● DATASET ENTRIES:
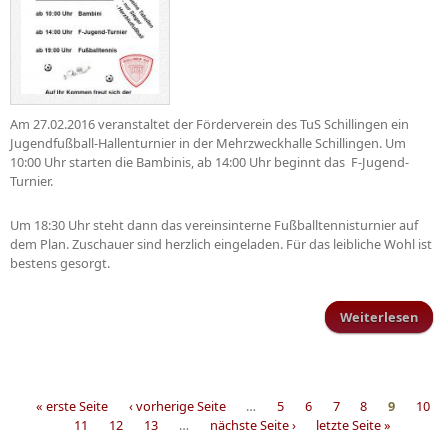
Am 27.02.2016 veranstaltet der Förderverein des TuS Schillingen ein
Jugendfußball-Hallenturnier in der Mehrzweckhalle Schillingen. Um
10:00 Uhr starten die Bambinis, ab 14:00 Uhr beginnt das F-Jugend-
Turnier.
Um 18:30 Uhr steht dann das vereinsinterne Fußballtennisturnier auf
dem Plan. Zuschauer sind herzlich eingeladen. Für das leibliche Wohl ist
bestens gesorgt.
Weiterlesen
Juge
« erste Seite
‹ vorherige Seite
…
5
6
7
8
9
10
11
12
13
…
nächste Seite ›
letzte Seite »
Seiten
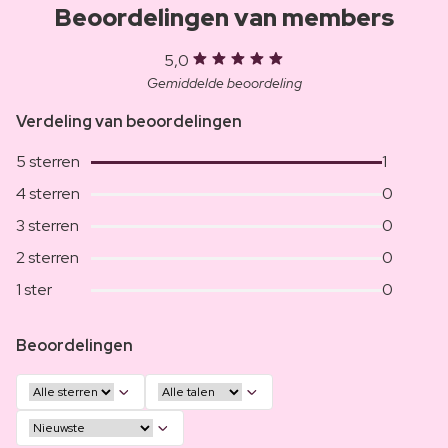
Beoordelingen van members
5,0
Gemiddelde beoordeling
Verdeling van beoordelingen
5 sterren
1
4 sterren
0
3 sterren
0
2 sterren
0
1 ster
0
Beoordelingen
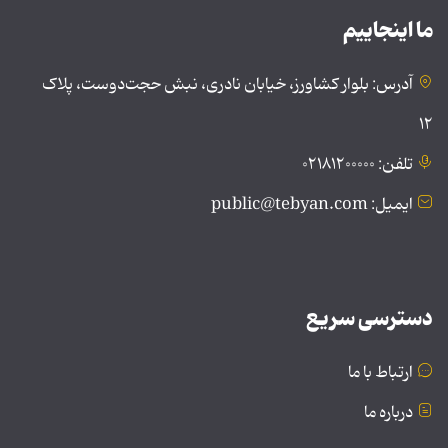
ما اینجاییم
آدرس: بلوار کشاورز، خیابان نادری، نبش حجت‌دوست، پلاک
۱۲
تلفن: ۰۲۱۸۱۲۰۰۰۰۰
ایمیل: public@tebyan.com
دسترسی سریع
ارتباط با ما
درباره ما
==
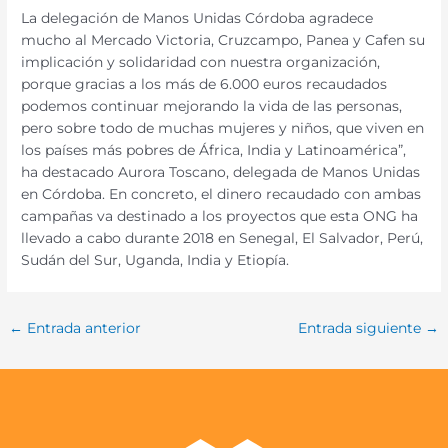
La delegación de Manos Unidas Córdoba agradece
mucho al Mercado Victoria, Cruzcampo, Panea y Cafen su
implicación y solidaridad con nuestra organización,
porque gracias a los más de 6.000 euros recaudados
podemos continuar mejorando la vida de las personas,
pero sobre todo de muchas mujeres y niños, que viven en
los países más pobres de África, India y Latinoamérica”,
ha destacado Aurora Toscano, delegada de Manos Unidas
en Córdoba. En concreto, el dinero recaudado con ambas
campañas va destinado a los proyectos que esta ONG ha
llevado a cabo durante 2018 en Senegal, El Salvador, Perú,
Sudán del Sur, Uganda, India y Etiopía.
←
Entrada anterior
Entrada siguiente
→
* * *
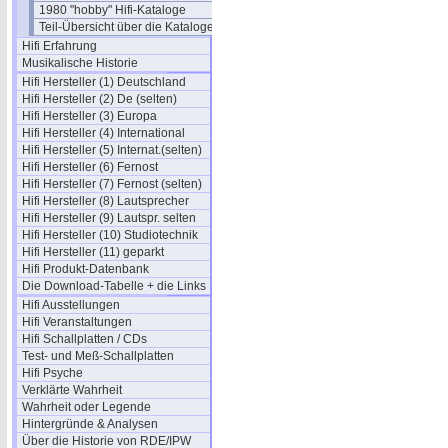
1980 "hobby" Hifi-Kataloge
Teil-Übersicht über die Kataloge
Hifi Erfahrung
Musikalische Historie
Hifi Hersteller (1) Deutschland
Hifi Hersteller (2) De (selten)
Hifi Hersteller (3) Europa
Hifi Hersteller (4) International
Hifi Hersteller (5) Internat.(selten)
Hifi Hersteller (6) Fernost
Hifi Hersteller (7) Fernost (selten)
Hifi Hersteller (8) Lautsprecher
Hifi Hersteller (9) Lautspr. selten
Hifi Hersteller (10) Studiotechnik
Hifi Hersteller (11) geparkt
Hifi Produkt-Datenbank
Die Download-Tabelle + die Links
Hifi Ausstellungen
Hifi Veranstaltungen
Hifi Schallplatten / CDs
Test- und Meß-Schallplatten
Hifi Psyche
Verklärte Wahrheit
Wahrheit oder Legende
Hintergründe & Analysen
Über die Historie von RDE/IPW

● WORK TO COMPLETE: Check each line of the records for the word "Manos", and show the lines that contain it.

● WRITTEN ANSWER:
La delegación de Manos Unidas Córdoba agradece
ha destacado Aurora Toscano, delegada de Manos Unidas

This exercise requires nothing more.